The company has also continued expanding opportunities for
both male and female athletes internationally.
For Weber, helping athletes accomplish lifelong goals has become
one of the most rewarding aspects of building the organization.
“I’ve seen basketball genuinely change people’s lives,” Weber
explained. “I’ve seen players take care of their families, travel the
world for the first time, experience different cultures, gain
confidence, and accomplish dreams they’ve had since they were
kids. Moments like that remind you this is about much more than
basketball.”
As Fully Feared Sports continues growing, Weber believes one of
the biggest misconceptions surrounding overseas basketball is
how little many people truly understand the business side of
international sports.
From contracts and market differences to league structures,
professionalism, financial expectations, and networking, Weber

WORK REQUEST
Tally the lines in the material above that contain "athletes". Respond with the number and nothing else.

ANSWER TO THIS PROBLEM
2